*WORK TO COMPLETE*: Look below for the line with "QuickBooks Online)" and the line with "Men's Wrinkle-Free Shirt". Copy exactly those two lines and every line between, but not the pictures.

*Collection entries*:
########

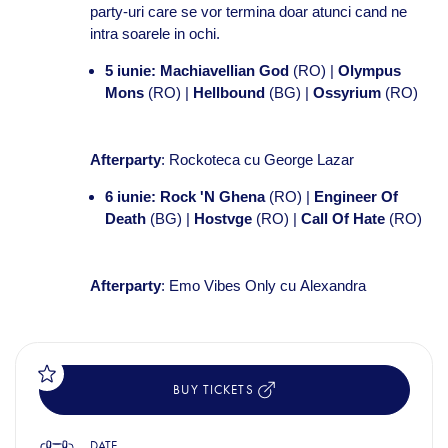
party-uri care se vor termina doar atunci cand ne
intra soarele in ochi.
5 iunie:
Machiavellian God
(RO) |
Olympus
Mons
(RO) |
Hellbound
(BG) |
Ossyrium
(RO)
Afterparty
: Rockoteca cu
George Lazar
6 iunie:
Rock 'N Ghena
(RO) |
Engineer Of
Death
(BG) |
Hostvge
(RO) |
Call Of Hate
(RO)
Afterparty
: Emo Vibes Only cu
Alexandra
BUY TICKETS
DATE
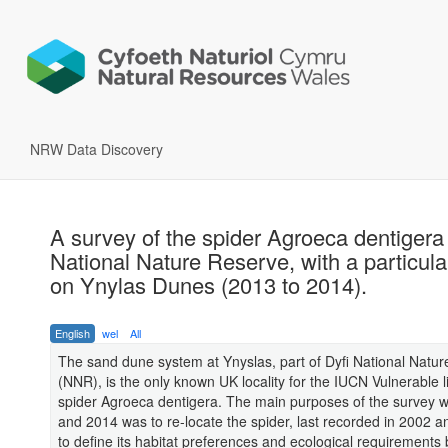
NRW Data Discovery
A survey of the spider Agroeca dentigera
National Nature Reserve, with a particula
on Ynylas Dunes (2013 to 2014).
English
wel
All
The sand dune system at Ynyslas, part of Dyfi National Natu
(NNR), is the only known UK locality for the IUCN Vulnerable l
spider Agroeca dentigera. The main purposes of the survey w
and 2014 was to re-locate the spider, last recorded in 2002 a
to define its habitat preferences and ecological requirements 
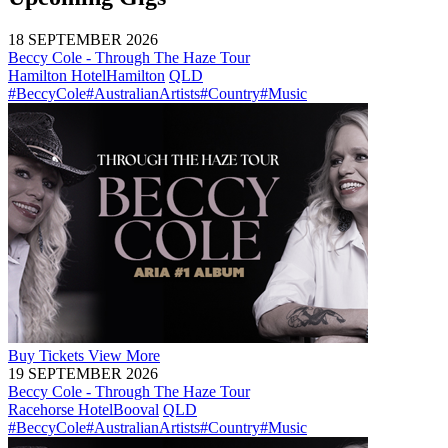
18 SEPTEMBER 2026
Beccy Cole - Through The Haze Tour
Hamilton Hotel
Hamilton
QLD
#BeccyCole
#AustralianArtists
#Country
#Music
Buy
Tickets
View More
19 SEPTEMBER 2026
Beccy Cole - Through The Haze Tour
Racehorse Hotel
Booval
QLD
#BeccyCole
#AustralianArtists
#Country
#Music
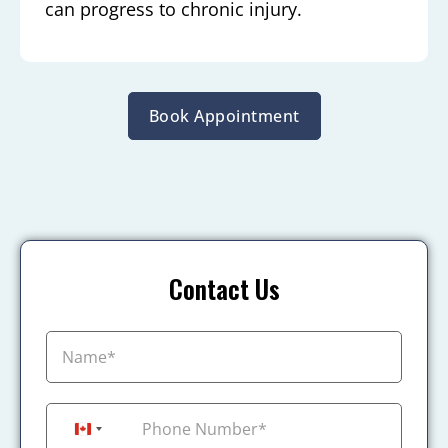
can progress to chronic injury.
Book Appointment
Contact Us
+1
Canada +1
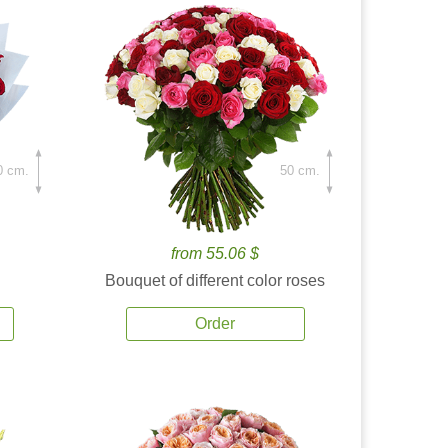
0 cm.
50 cm.
from 55.06 $
Bouquet of different color roses
Order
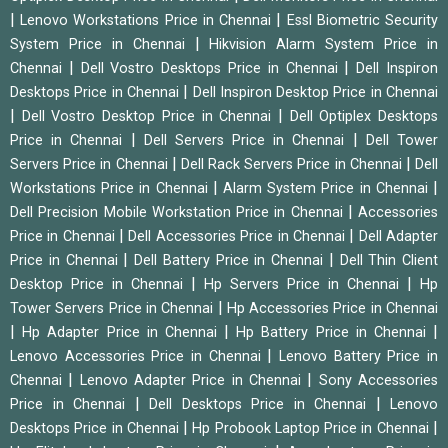
|
|
Lenovo Workstations Price in Chennai
Essl Biometric Security
|
System Price in Chennai
Hikvision Alarm System Price in
|
|
Chennai
Dell Vostro Desktops Price in Chennai
Dell Inspiron
|
Desktops Price in Chennai
Dell Inspiron Desktop Price in Chennai
|
|
Dell Vostro Desktop Price in Chennai
Dell Optiplex Desktops
|
|
Price in Chennai
Dell Servers Price in Chennai
Dell Tower
|
|
Servers Price in Chennai
Dell Rack Servers Price in Chennai
Dell
|
|
Workstations Price in Chennai
Alarm System Price in Chennai
|
Dell Precision Mobile Workstation Price in Chennai
Accessories
|
|
Price in Chennai
Dell Accessories Price in Chennai
Dell Adapter
|
|
Price in Chennai
Dell Battery Price in Chennai
Dell Thin Client
|
|
Desktop Price in Chennai
Hp Servers Price in Chennai
Hp
|
Tower Servers Price in Chennai
Hp Accessories Price in Chennai
|
|
|
Hp Adapter Price in Chennai
Hp Battery Price in Chennai
|
Lenovo Accessories Price in Chennai
Lenovo Battery Price in
|
|
Chennai
Lenovo Adapter Price in Chennai
Sony Accessories
|
|
Price in Chennai
Dell Desktops Price in Chennai
Lenovo
|
|
Desktops Price in Chennai
Hp Probook Laptop Price in Chennai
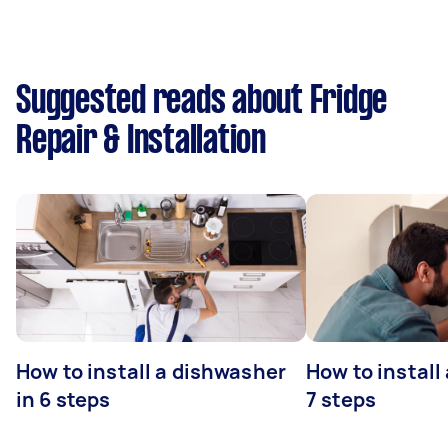
Suggested reads about Fridge
Repair & Installation
How to install a dishwasher
How to install
in 6 steps
7 steps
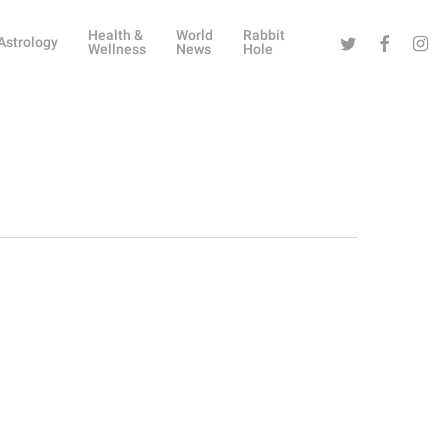
Health &
World
Rabbit
Twitter
Facebook
Instag
Astrology
Wellness
News
Hole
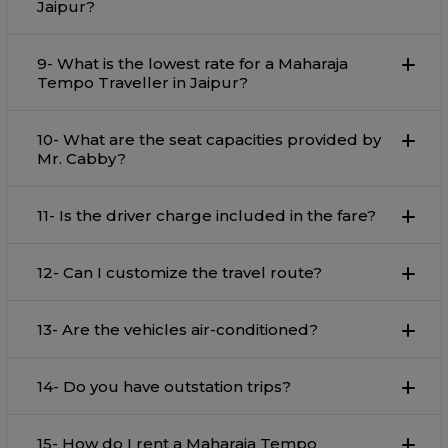
Jaipur?
9- What is the lowest rate for a Maharaja
Tempo Traveller in Jaipur?
10- What are the seat capacities provided by
Mr. Cabby?
11- Is the driver charge included in the fare?
12- Can I customize the travel route?
13- Are the vehicles air-conditioned?
14- Do you have outstation trips?
15- How do I rent a Maharaja Tempo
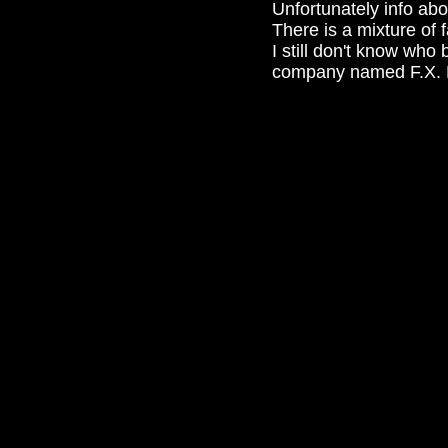
Unfortunately info abo
There is a mixture of 
I still don't know wh
company named F.X. H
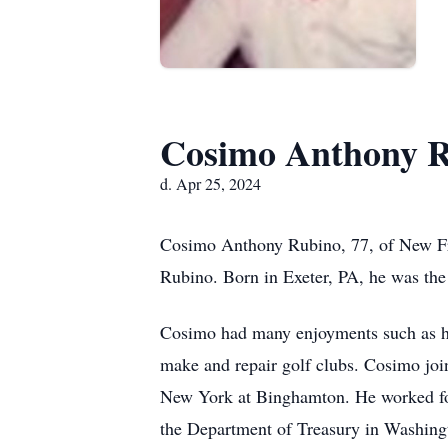
Cosimo Anthony 
d. Apr 25, 2024
Cosimo Anthony Rubino, 77, of New Fre
Rubino. Born in Exeter, PA, he was th
Cosimo had many enjoyments such as his
make and repair golf clubs. Cosimo join
New York at Binghamton. He worked for 
the Department of Treasury in Washingt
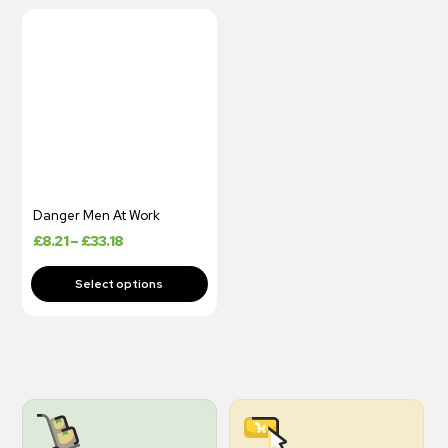
Danger Men At Work
£
8.21
–
£
33.18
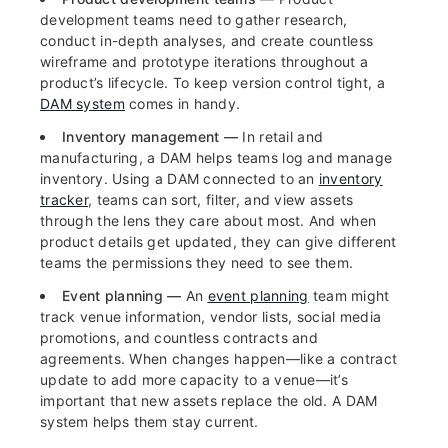
development teams need to gather research,
conduct in-depth analyses, and create countless
wireframe and prototype iterations throughout a
product’s lifecycle. To keep version control tight, a
DAM system
comes in handy.
Inventory management —
In retail and
manufacturing, a DAM helps teams log and manage
inventory. Using a DAM connected to an
inventory
tracker
, teams can sort, filter, and view assets
through the lens they care about most. And when
product details get updated, they can give different
teams the permissions they need to see them.
Event planning —
An
event planning
team might
track venue information, vendor lists, social media
promotions, and countless contracts and
agreements. When changes happen—like a contract
update to add more capacity to a venue—it’s
important that new assets replace the old. A DAM
system helps them stay current.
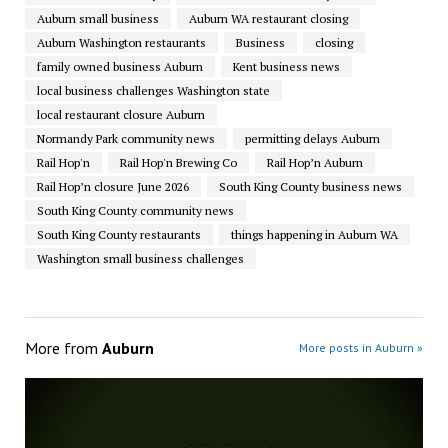
Auburn small business
Auburn WA restaurant closing
Auburn Washington restaurants
Business
closing
family owned business Auburn
Kent business news
local business challenges Washington state
local restaurant closure Auburn
Normandy Park community news
permitting delays Auburn
Rail Hop'n
Rail Hop'n Brewing Co
Rail Hop’n Auburn
Rail Hop’n closure June 2026
South King County business news
South King County community news
South King County restaurants
things happening in Auburn WA
Washington small business challenges
More from
Auburn
More posts in Auburn »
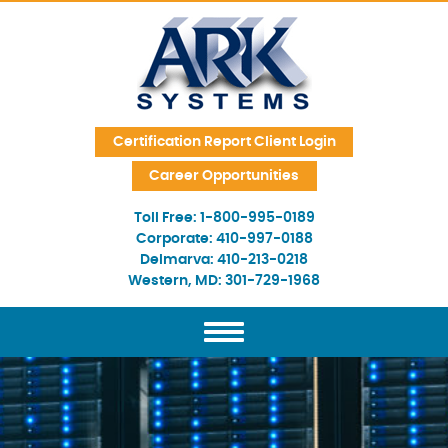
Skip Navigation
Certification Report Client Login
Career Opportunities
Toll Free:
1-800-995-0189
Corporate:
410-997-0188
Delmarva:
410-213-0218
Western, MD:
301-729-1968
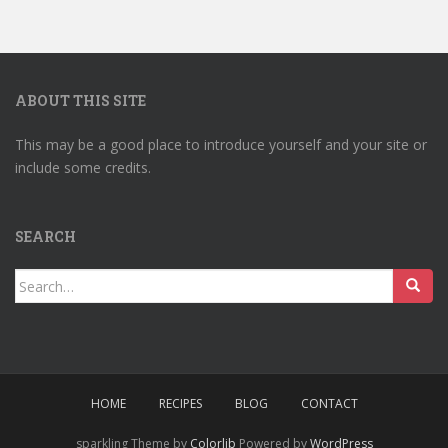
ABOUT THIS SITE
This may be a good place to introduce yourself and your site or
include some credits.
SEARCH
Search
for:
HOME
RECIPES
BLOG
CONTACT
sparkling Theme by
Colorlib
Powered by
WordPress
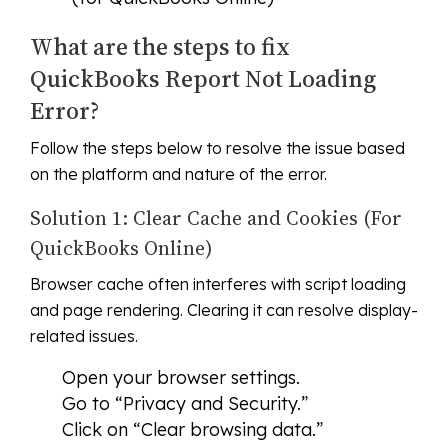
What are the steps to fix
QuickBooks Report Not Loading
Error?
Follow the steps below to resolve the issue based
on the platform and nature of the error.
Solution 1: Clear Cache and Cookies (For
QuickBooks Online)
Browser cache often interferes with script loading
and page rendering. Clearing it can resolve display-
related issues.
Open your browser settings.
Go to “Privacy and Security.”
Click on “Clear browsing data.”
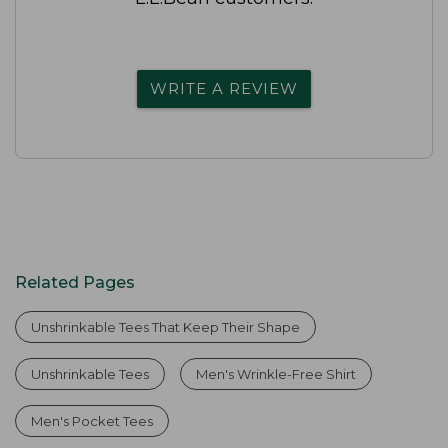
WRITE A REVIEW
Related Pages
Unshrinkable Tees That Keep Their Shape
Unshrinkable Tees
Men's Wrinkle-Free Shirt
Men's Pocket Tees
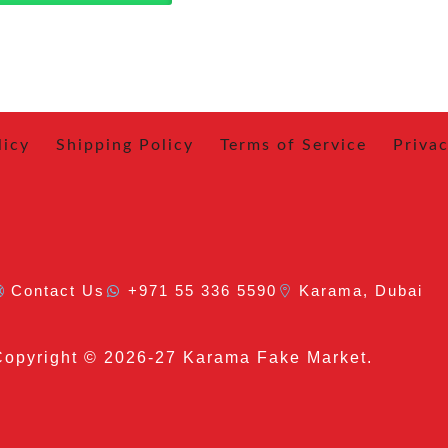
licy
Shipping Policy
Terms of Service
Privac
Contact Us
+971 55 336 5590
Karama, Dubai
Copyright
© 2026-27 Karama Fake Market.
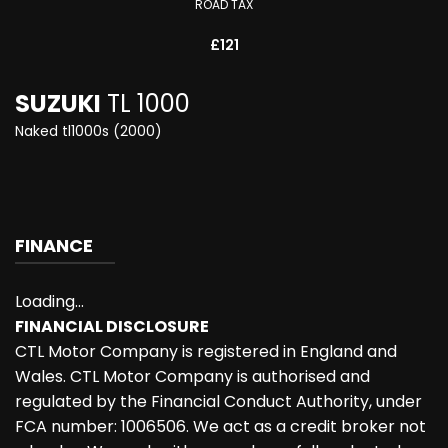
ROAD TAX
£121
SUZUKI
TL 1000
Naked tl1000s (2000)
FINANCE
Loading...
FINANCIAL DISCLOSURE
CTL Motor Company is registered in England and
Wales. CTL Motor Company is authorised and
regulated by the Financial Conduct Authority, under
FCA number: 1006506. We act as a credit broker not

########

*SOLUTION TO THE EXERCISE*:
QuickBooks Online)
Browser cache often interferes with script loading
and page rendering. Clearing it can resolve display-
related issues.
Open your browser settings.
Go to “Privacy and Security.”
Click on “Clear browsing data.”
WRITE A REVIEW
Related Pages
Unshrinkable Tees That Keep Their Shape
Unshrinkable Tees
Men's Wrinkle-Free Shirt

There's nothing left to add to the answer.